Acceder a un diagnóstico, tratamiento y atención oportunos para las molestias y los trastornos relacionados con el ciclo menstrual, incluido el acceso a servicios y recursos sanitarios adecuados, el alivio del dolor y las estrategias de autocuidado.


Experimentar un entorno positivo y respetuoso en relación con el ciclo menstrual, libre de estigma y angustia psicológica, incluyendo los recursos y el apoyo que necesitan para cuidar con confianza de sus cuerpos y tomar decisiones informadas sobre el autocuidado a lo largo de su ciclo menstrual.


Decidir si participar en todas las esferas de la vida, incluidas la civil, la cultural, la económica, la social y la política, y cómo hacerlo, durante todas las fases del ciclo menstrual, libres de exclusión, restricción, discriminación, coerción y/o violencia relacionadas con la menstruación.


Así es que se hace énfasis que las personas experimentan la menstruación de manera diferente, moldeada por sus experiencias vividas, sus necesidades y sus circunstancias.

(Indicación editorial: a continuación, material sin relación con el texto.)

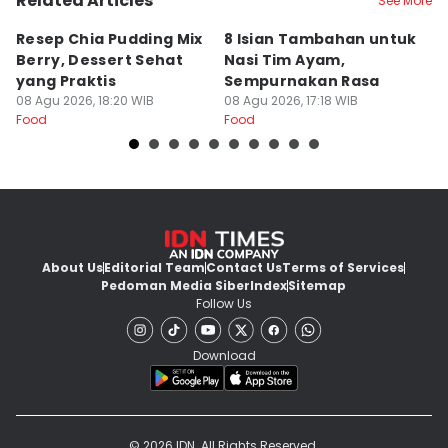
Related Articles
See More
Resep Chia Pudding Mix
8 Isian Tambahan untuk
8
Berry, Dessert Sehat
Nasi Tim Ayam,
L
yang Praktis
Sempurnakan Rasa
y
08 Agu 2026, 18:20 WIB
08 Agu 2026, 17:18 WIB
08
Food
Food
Fo
About Us
Editorial Team
Contact Us
Terms of Services
Pedoman Media Siber
Index
Sitemap
Follow Us
Download
© 2026 IDN. All Rights Reserved.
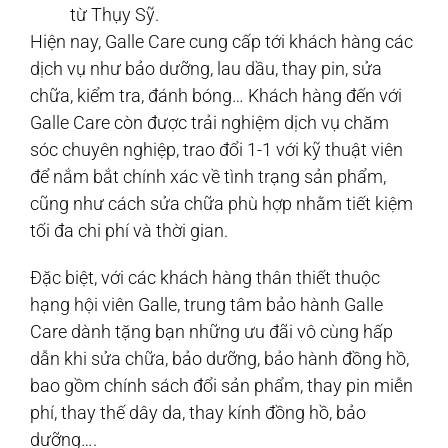
từ Thụy Sỹ.
Hiện nay, Galle Care cung cấp tới khách hàng các
dịch vụ như bảo dưỡng, lau dầu, thay pin, sửa
chữa, kiểm tra, đánh bóng… Khách hàng đến với
Galle Care còn được trải nghiệm dịch vụ chăm
sóc chuyên nghiệp, trao đổi 1-1 với kỹ thuật viên
để nắm bắt chính xác về tình trạng sản phẩm,
cũng như cách sửa chữa phù hợp nhằm tiết kiệm
tối đa chi phí và thời gian.
Đặc biệt, với các khách hàng thân thiết thuộc
hạng hội viên Galle, trung tâm bảo hành Galle
Care dành tặng bạn những ưu đãi vô cùng hấp
dẫn khi sửa chữa, bảo dưỡng, bảo hành đồng hồ,
bao gồm chính sách đổi sản phẩm, thay pin miễn
phí, thay thế dây da, thay kính đồng hồ, bảo
dưỡng….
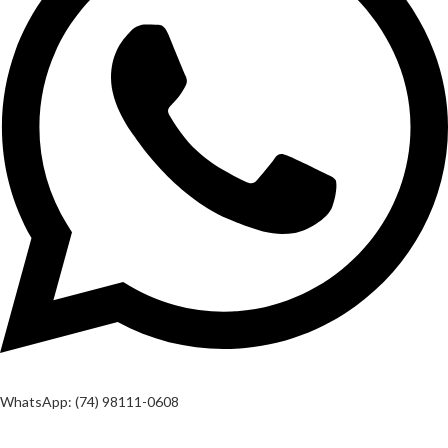
WhatsApp: (74) 98111-0608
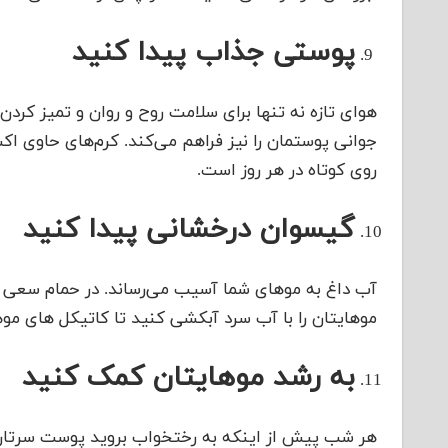
پوستی جذاب پیدا کنید
هوای تازه نه تنها برای سلامت روح و روان و تمیز کردن
جوانی پوستمان را نیز فراهم می‌کند. کرم‌های حاوی اک
روی کوتاه در هر روز است.
گیسوان درخشانی پیدا کنید
آب داغ به موهای شما آسیب می‌رساند. در حمام سعی ک
موهایتان را با آب سرد آبکشی کنید تا کاتیکل های موه
به رشد موهایتان کمک کنید
هر شب پیش از اینکه به رختخواب بروید پوست سرتان را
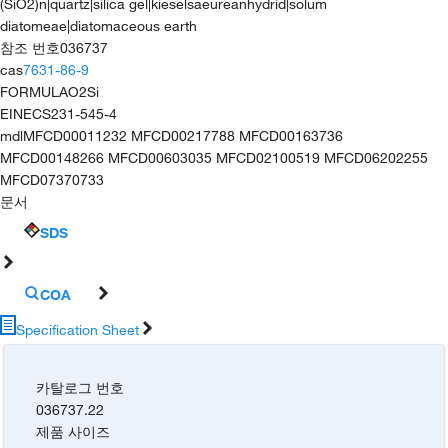
(SiO2)n|quartz|silica gel|kieselsaeureanhydrid|solum
diatomeae|diatomaceous earth
참조 번호
036737
cas
7631-86-9
FORMULA
O2Si
EINECS
231-545-4
mdl
MFCD00011232 MFCD00217788 MFCD00163736
MFCD00148266 MFCD00603035 MFCD02100519 MFCD06202255
MFCD07370733
문서
SDS
COA
Specification Sheet
카탈로그 번호
036737.22
제품 사이즈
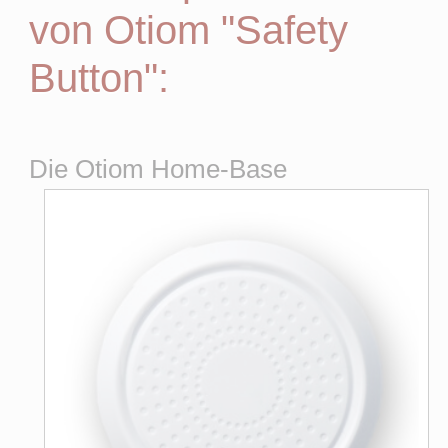
von Otiom "Safety
Button":
Die Otiom Home-Base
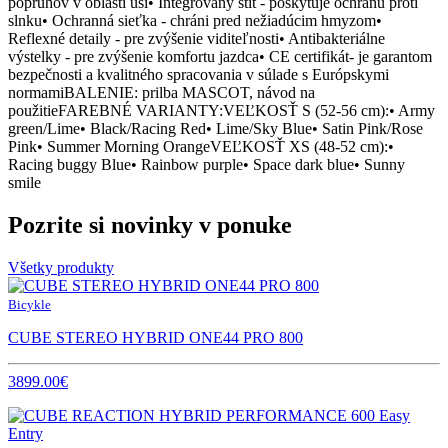
popruhov v oblasti uší• Integrovaný štít - poskytuje ochranu proti
slnku• Ochranná sieťka - chráni pred nežiadúcim hmyzom•
Reflexné detaily - pre zvýšenie viditeľnosti• Antibakteriálne
výstelky - pre zvýšenie komfortu jazdca• CE certifikát- je garantom
bezpečnosti a kvalitného spracovania v súlade s Európskymi
normamiBALENIE: prilba MASCOT, návod na
použitieFAREBNÉ VARIANTY:VEĽKOSŤ S (52-56 cm):• Army
green/Lime• Black/Racing Red• Lime/Sky Blue• Satin Pink/Rose
Pink• Summer Morning OrangeVEĽKOSŤ XS (48-52 cm):•
Racing buggy Blue• Rainbow purple• Space dark blue• Sunny
smile
Pozrite si novinky v ponuke
Všetky produkty
Bicykle
CUBE STEREO HYBRID ONE44 PRO 800
3899.00€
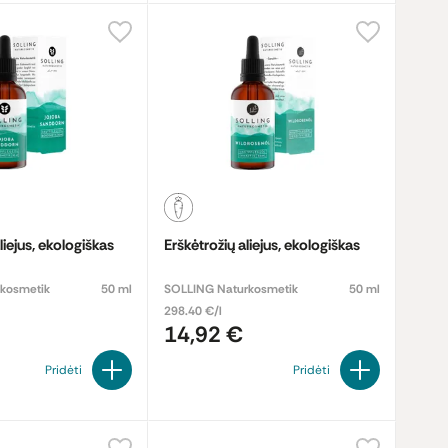
iejus, ekologiškas
Erškėtrožių aliejus, ekologiškas
kosmetik
50 ml
SOLLING Naturkosmetik
50 ml
298.40 €/l
14,92 €
Pridėti
Pridėti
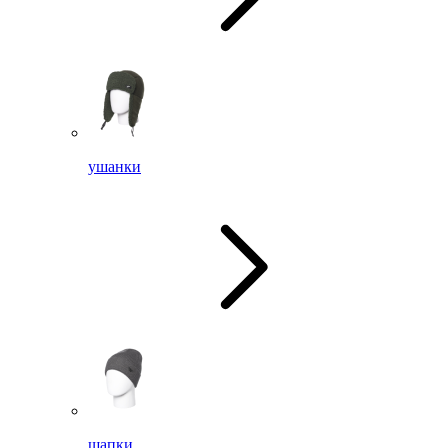
ушанки
шапки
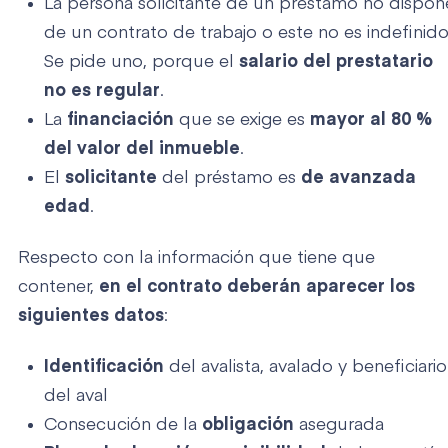
La persona solicitante de un préstamo no dispon
de un contrato de trabajo o este no es indefinido
Se pide uno, porque el
salario del prestatario
no es regular
.
La
financiación
que se exige es
mayor al 80 %
del valor del inmueble
.
El
solicitante
del préstamo es
de avanzada
edad
.
Respecto con la información que tiene que
contener,
en el contrato deberán aparecer los
siguientes datos
:
Identificación
del avalista, avalado y beneficiario
del aval
Consecución de la
obligación
asegurada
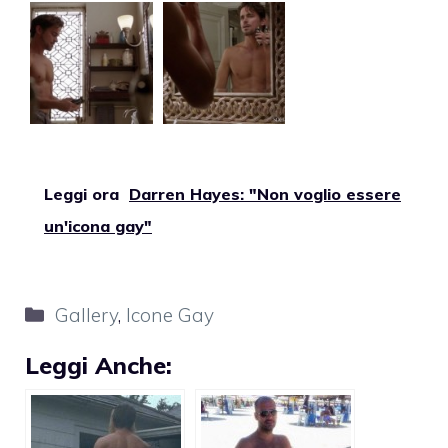
Leggi ora
Darren Hayes: "Non voglio essere
un'icona gay"
Categorie
Gallery
,
Icone Gay
Leggi Anche:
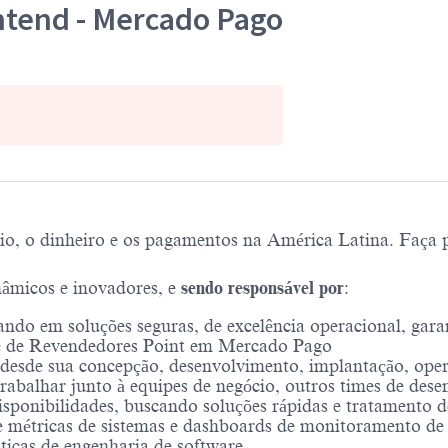
ntend - Mercado Pago
, o dinheiro e os pagamentos na América Latina. Faça pa
nâmicos e inovadores, e
sendo responsável por
:
ando em soluções seguras, de excelência operacional, garan
me de Revendedores Point em Mercado Pago
s, desde sua concepção, desenvolvimento, implantação, ope
rabalhar junto à equipes de negócio, outros times de dese
disponibilidades, buscando soluções rápidas e tratamento 
métricas de sistemas e dashboards de monitoramento de i
áticas de engenharia de software.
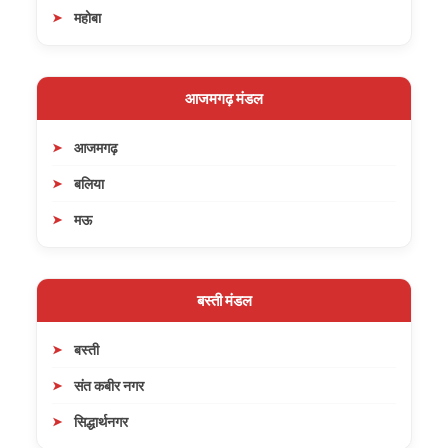
महोबा
आजमगढ़ मंडल
आजमगढ़
बलिया
मऊ
बस्ती मंडल
बस्ती
संत कबीर नगर
सिद्धार्थनगर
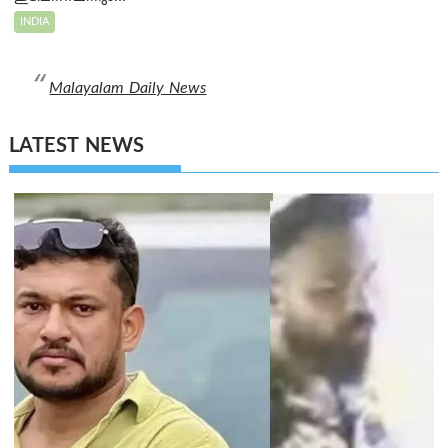
INDIA
Malayalam Daily News
LATEST NEWS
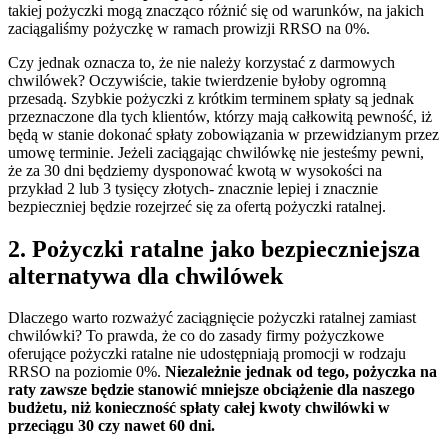
takiej pożyczki mogą znacząco różnić się od warunków, na jakich
zaciągaliśmy pożyczkę w ramach prowizji RRSO na 0%.
Czy jednak oznacza to, że nie należy korzystać z darmowych
chwilówek? Oczywiście, takie twierdzenie byłoby ogromną
przesadą. Szybkie pożyczki z krótkim terminem spłaty są jednak
przeznaczone dla tych klientów, którzy mają całkowitą pewność, iż
będą w stanie dokonać spłaty zobowiązania w przewidzianym przez
umowę terminie. Jeżeli zaciągając chwilówkę nie jesteśmy pewni,
że za 30 dni będziemy dysponować kwotą w wysokości na
przykład 2 lub 3 tysięcy złotych- znacznie lepiej i znacznie
bezpieczniej będzie rozejrzeć się za ofertą pożyczki ratalnej.
2. Pożyczki ratalne jako bezpieczniejsza
alternatywa dla chwilówek
Dlaczego warto rozważyć zaciągnięcie pożyczki ratalnej zamiast
chwilówki? To prawda, że co do zasady firmy pożyczkowe
oferujące pożyczki ratalne nie udostępniają promocji w rodzaju
RRSO na poziomie 0%.
Niezależnie jednak od tego, pożyczka na
raty zawsze będzie stanowić mniejsze obciążenie dla naszego
budżetu, niż konieczność spłaty całej kwoty chwilówki w
przeciągu 30 czy nawet 60 dni.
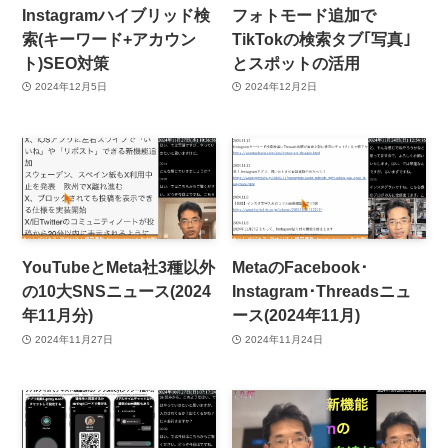
Instagramハイブリッド検
フォトモード追加で
索(キーワード+アカウン
TikTokの検索タブ｢写真｣
ト)SEO対策
とスポットの活用
2024年12月5日
2024年12月2日
YouTubeとMeta社3種以外
MetaのFacebook･
の10大SNSニュース(2024
Instagram･Threadsニュ
年11月分)
ース(2024年11月)
2024年11月27日
2024年11月24日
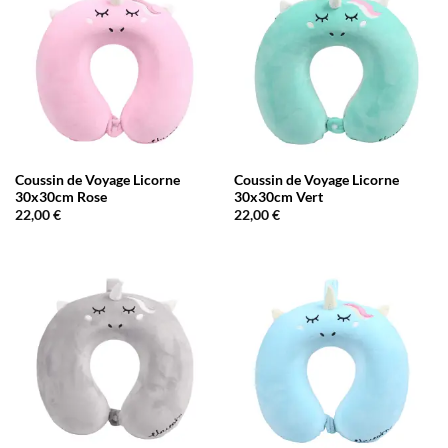
Coussin de Voyage Licorne
Coussin de Voyage Licorne
30x30cm Rose
30x30cm Vert
22,00
€
22,00
€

La discapacidad, la edad, la identidad de género, el lugar de residencia, la falta de hogar, la inestabilidad de la vivienda, las condiciones de detención, la migración, las catástrofes, la inseguridad y el desplazamiento, la religión, la etnia, la cultura y muchos otros factores influyen en las experiencias menstruales y deben tenerse en cuenta para satisfacer adecuadamente las necesidades de salud menstrual.


Se ha constatado que el estigma que rodea al ciclo menstrual socava el bienestar físico, mental y social. Se necesita un entorno positivo y respetuoso en todos los niveles, incluidos el interpersonal, el comunitario y el social, para que las personas alcancen y mantengan la salud menstrual.


Con Mery Poem, mediante sus productos y talleres de eduación menstrual, nos hemos propuesto contribuir a la salud menstrual dentro de este paradigma.